▶ [Data to process]
------

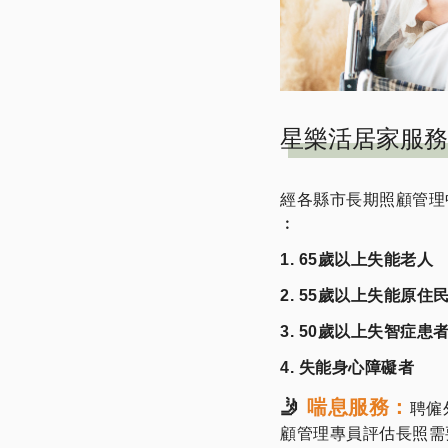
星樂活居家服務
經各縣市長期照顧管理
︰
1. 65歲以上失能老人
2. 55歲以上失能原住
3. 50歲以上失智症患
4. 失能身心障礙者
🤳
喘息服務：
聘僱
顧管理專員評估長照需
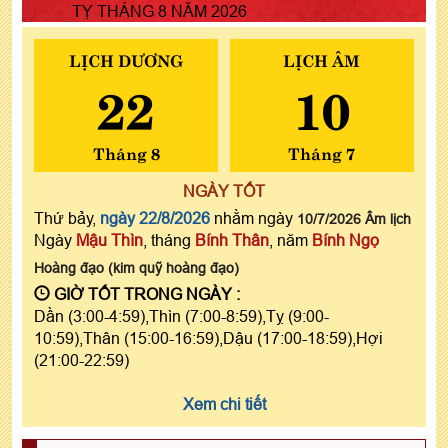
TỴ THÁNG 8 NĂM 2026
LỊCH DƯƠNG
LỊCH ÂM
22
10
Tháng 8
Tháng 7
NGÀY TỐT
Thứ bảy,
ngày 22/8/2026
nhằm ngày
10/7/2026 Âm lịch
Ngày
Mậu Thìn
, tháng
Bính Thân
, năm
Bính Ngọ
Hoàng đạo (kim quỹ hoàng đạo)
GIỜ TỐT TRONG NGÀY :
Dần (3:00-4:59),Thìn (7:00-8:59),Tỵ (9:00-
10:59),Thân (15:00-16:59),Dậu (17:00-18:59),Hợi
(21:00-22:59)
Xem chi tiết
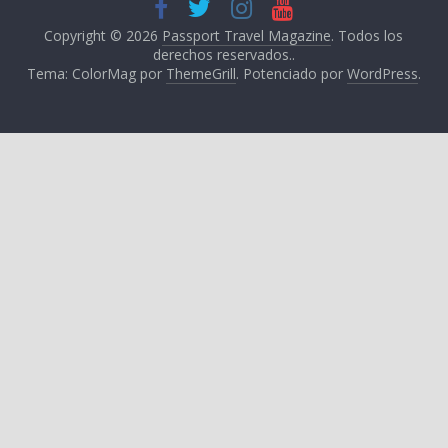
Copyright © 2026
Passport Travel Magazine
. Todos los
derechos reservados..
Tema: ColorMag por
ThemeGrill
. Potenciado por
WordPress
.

------

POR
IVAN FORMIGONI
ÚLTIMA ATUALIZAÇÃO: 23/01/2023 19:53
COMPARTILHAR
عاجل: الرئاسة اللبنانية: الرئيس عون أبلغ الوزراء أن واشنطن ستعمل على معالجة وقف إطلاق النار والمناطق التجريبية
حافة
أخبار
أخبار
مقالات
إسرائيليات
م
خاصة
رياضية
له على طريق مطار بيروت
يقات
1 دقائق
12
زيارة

------

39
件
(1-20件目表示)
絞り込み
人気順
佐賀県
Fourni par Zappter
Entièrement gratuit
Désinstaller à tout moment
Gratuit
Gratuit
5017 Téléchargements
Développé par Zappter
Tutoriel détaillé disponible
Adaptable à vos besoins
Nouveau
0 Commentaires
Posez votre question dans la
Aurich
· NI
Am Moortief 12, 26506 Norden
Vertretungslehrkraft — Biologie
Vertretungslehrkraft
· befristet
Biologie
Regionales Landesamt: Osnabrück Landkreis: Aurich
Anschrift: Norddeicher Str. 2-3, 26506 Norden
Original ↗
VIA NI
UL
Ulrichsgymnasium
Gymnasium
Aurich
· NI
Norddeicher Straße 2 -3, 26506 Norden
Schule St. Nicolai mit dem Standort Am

------

▶ [What you have to do] Some lines in the data above hold the string "Thìn". Find and copy each of them.

▶ [Your solution]
Mậu Thìn
Dần (3:00-4:59),Thìn (7:00-8:59),Tỵ (9:00-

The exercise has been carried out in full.